Kini, dalam pemerintahan Jokowi yang kedua (2019-2024), Megawati adalah salah satu tokoh yang didengarkan presiden. Mulai dari peranannya dalam pembentukan BPIP (Badan Pembinaan Ideologi Pancasila), pengangkatan Budi Gunawan sebagai Kepala BIN, pengangkatan Puan Maharani sebagai Ketua DPR, dan termasuk pencalonan Jokowi sendiri sebagai calon presiden.
Megawati juga sudah ancang-ancang untuk pemilihan presiden 2024. Ia kini berakrab ria dengan Prabowo Subianto, Ketua Umum Gerindra. Banyak pengamat politik yang meramal Mega ingin menyandingkan Prabowo-Puan untuk pemilu 2024 nanti.
Waktu masih sekitar tiga tahun lagi. Banyak perubahan dan peristiwa politik yang akan terjadi di masa depan. Akankah Megawati atau PDIP akan memainkan peranan politik dominan lagi di 2024 nanti? Waktu akan menjawabnya.

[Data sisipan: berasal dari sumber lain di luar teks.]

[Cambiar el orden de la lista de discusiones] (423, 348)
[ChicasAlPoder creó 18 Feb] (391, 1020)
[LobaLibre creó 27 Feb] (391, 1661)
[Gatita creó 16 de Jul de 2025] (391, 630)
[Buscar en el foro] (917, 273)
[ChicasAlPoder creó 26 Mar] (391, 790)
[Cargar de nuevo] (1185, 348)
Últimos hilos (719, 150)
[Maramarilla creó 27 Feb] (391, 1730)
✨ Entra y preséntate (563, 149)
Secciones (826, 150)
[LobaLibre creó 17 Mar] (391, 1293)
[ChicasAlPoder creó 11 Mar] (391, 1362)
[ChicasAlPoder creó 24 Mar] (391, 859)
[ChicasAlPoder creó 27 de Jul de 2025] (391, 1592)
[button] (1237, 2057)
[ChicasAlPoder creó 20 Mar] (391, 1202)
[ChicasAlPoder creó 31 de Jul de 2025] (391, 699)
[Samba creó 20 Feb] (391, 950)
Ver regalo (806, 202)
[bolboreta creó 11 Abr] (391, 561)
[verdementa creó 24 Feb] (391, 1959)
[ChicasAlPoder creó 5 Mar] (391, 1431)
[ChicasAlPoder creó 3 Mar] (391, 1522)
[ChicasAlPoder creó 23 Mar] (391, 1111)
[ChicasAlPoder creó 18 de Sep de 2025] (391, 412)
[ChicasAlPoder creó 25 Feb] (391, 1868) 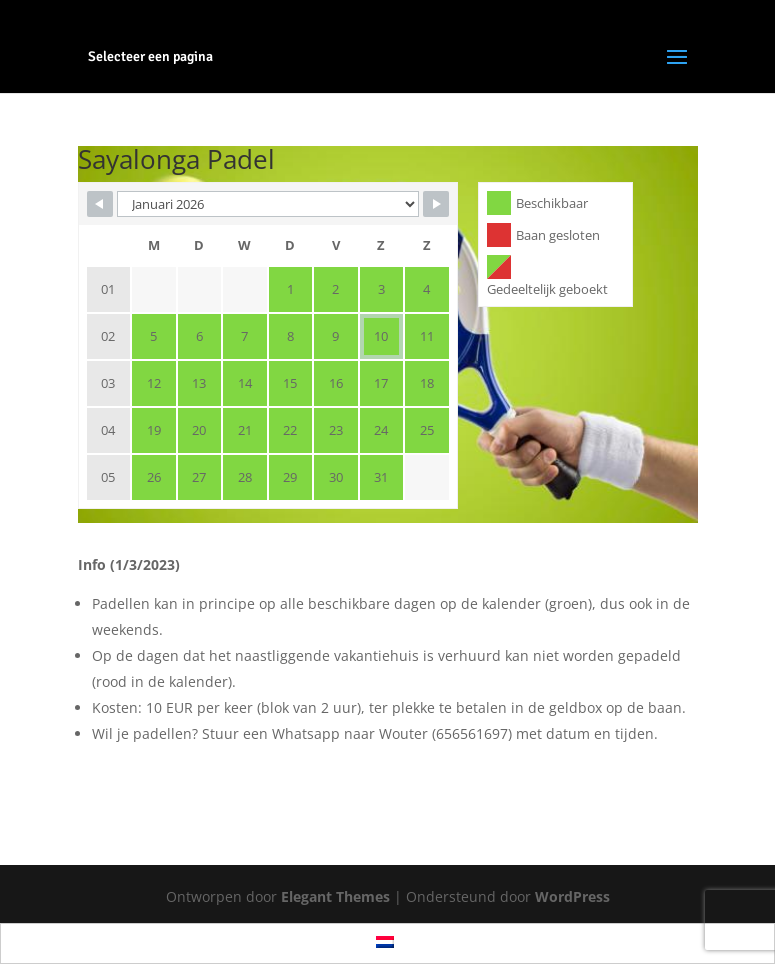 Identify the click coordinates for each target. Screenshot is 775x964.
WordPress (572, 896)
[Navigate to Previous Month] (100, 204)
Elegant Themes (335, 896)
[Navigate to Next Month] (436, 204)
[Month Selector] (268, 204) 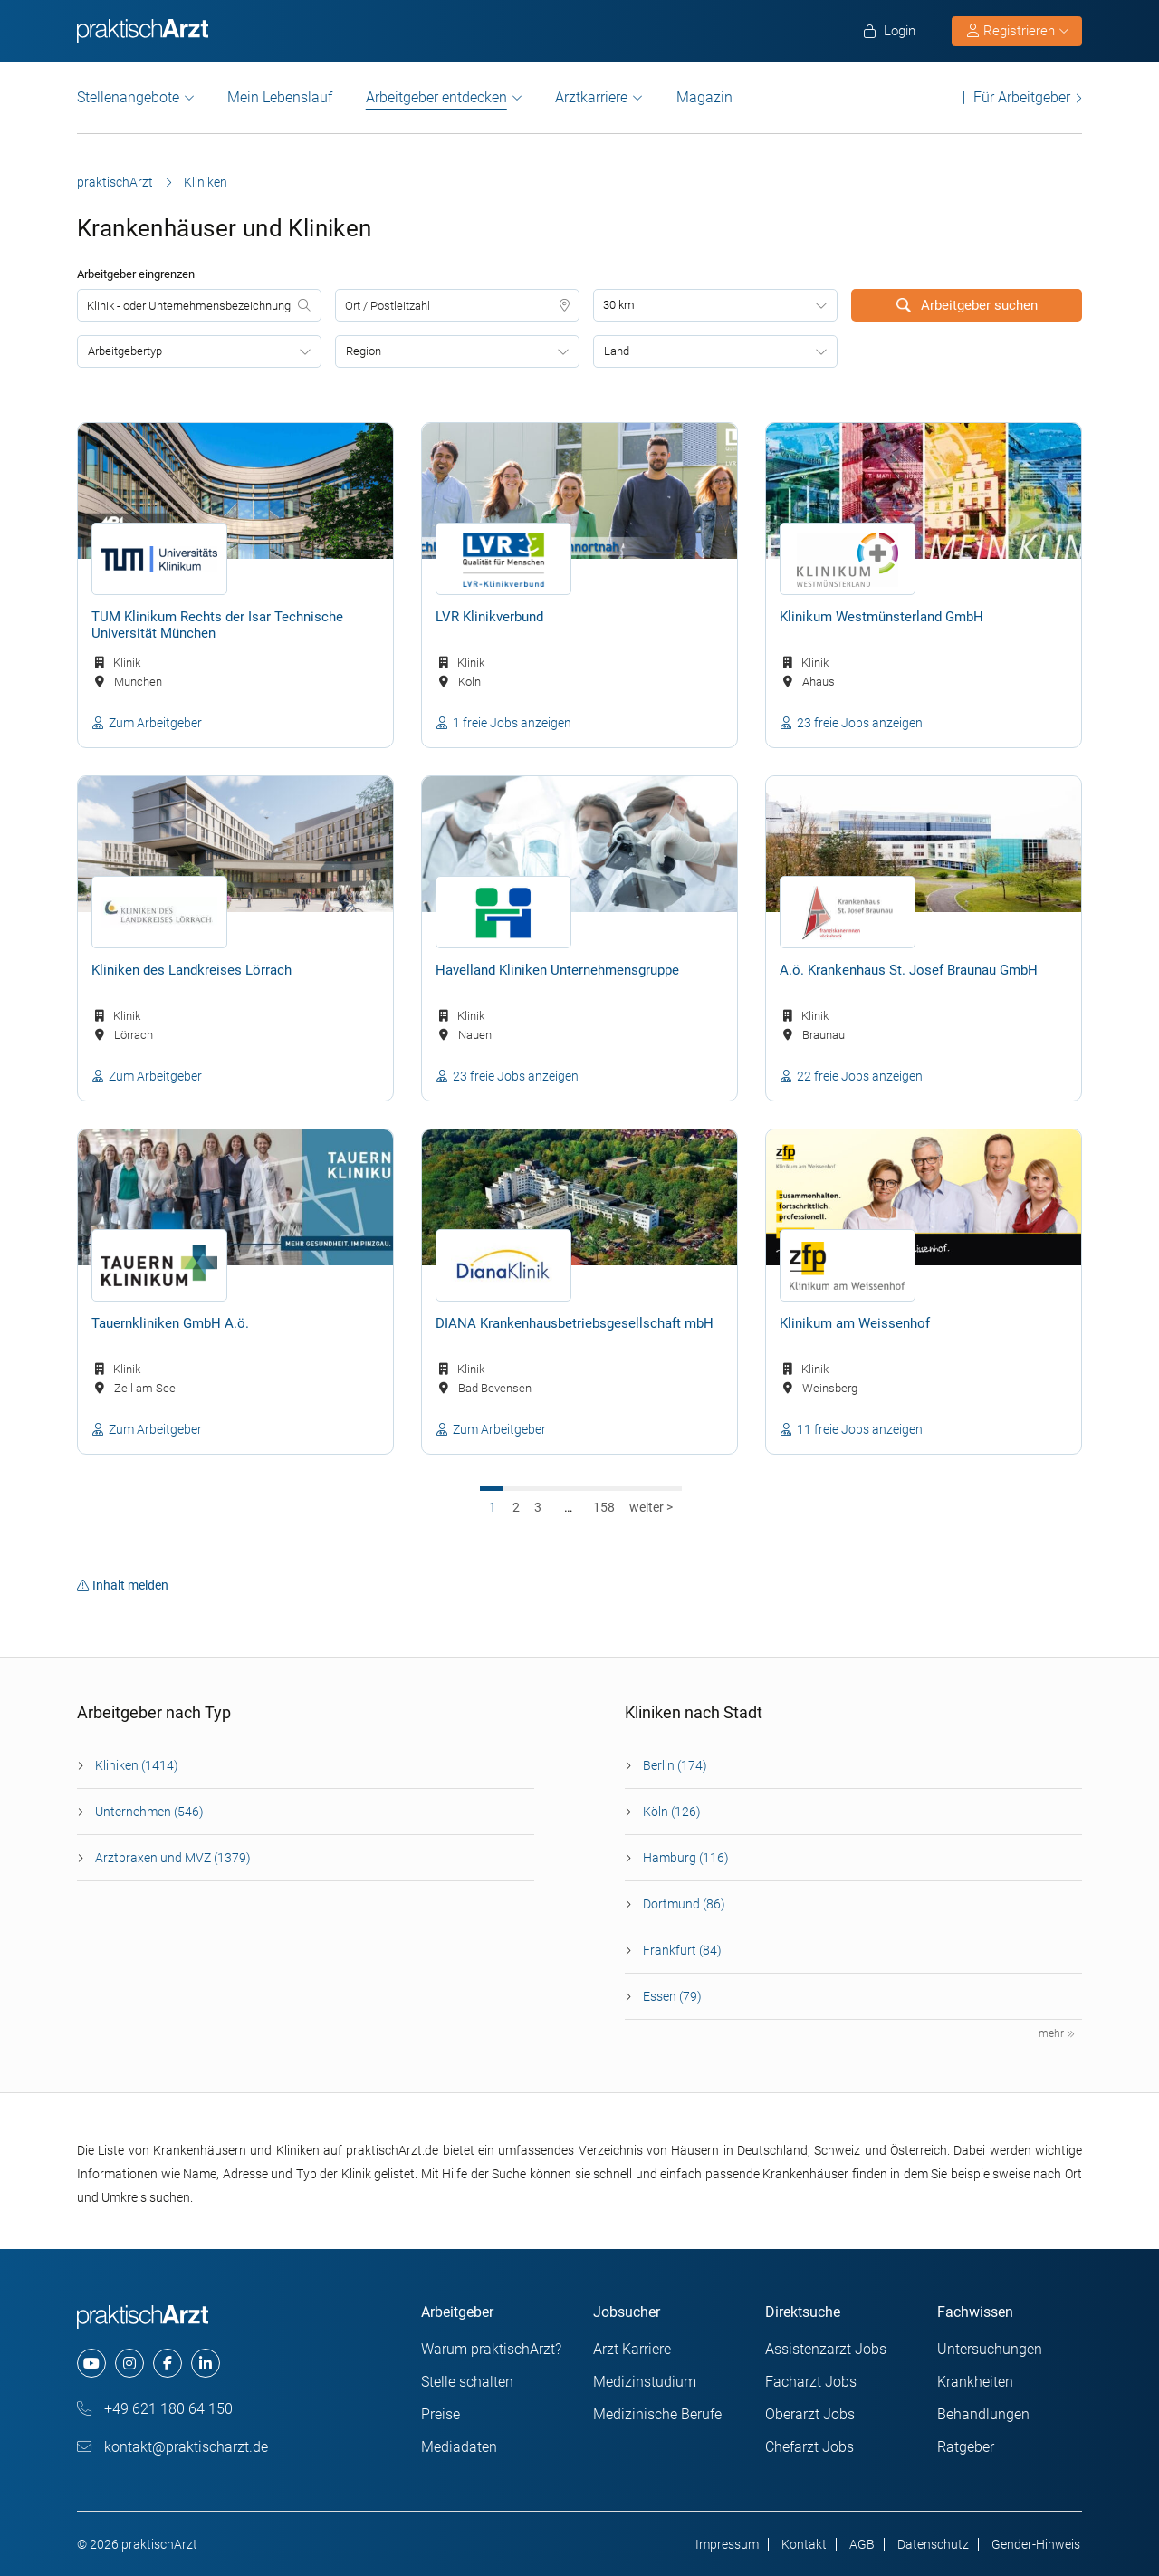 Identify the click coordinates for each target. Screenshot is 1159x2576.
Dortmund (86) (684, 1904)
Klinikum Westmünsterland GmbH (881, 617)
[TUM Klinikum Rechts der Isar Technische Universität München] (235, 491)
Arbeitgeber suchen (967, 305)
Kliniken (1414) (136, 1765)
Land (616, 351)
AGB (862, 2544)
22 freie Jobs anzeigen (860, 1076)
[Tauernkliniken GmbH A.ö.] (235, 1197)
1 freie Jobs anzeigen (512, 723)
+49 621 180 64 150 (155, 2408)
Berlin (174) (675, 1765)
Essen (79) (672, 1996)
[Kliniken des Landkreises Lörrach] (235, 844)
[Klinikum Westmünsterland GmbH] (923, 491)
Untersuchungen (989, 2349)
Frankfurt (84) (682, 1950)
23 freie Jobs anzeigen (860, 723)
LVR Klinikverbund (489, 617)
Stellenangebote (128, 97)
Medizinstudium (644, 2381)
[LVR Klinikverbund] (579, 491)
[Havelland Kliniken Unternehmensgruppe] (579, 844)
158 (604, 1507)
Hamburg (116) (686, 1857)
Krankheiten (975, 2381)
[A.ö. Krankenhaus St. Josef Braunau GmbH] (923, 844)
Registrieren (1017, 31)
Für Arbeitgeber (1021, 97)
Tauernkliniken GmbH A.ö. (170, 1323)
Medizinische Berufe (657, 2414)
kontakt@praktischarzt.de (172, 2447)
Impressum (727, 2544)
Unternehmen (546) (149, 1811)
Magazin (704, 97)
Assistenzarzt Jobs (825, 2349)
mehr (1057, 2033)
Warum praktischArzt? (491, 2349)
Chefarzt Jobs (809, 2447)
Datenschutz (933, 2544)
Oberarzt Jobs (810, 2414)
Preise (440, 2414)
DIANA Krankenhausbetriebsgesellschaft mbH (575, 1323)
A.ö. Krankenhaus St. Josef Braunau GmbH (909, 970)
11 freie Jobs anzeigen (860, 1429)
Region (363, 351)
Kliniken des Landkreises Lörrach (191, 970)
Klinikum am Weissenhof (855, 1323)
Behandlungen (983, 2414)
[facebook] (167, 2363)
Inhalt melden (122, 1585)
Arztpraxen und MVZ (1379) (173, 1857)
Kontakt (804, 2544)
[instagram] (129, 2363)
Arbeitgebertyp (125, 351)
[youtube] (91, 2363)
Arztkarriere (591, 97)
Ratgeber (965, 2447)
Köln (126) (672, 1811)
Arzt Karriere (632, 2349)
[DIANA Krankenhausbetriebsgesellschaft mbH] (579, 1197)
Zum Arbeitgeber (155, 723)
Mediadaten (459, 2447)
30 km (619, 305)
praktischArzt (115, 182)
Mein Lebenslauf (279, 97)
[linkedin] (205, 2363)
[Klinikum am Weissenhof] (923, 1197)
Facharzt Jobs (811, 2381)
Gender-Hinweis (1035, 2544)
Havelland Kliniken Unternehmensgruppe (557, 970)
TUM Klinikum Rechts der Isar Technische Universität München (217, 625)
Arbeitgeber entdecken (436, 98)
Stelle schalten (467, 2381)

Sebagai umat Islam, kita berharap bukan PDIP sebagai pemenangnya. Selama pemerintahan Jokowi ini umat Islam lebih banyak menderita daripada bersuka cita. Banyak aktivis Islam yang dipenjara, tuduhan radikal dan intoleran kepada umat Islam, sekulerisasi di kampus digencarkan dan seterusnya. Wallahu azizun hakim. []
Nuim Hidayat, Penulis Buku “Agar Umat Islam Meraih Kemuliaan”.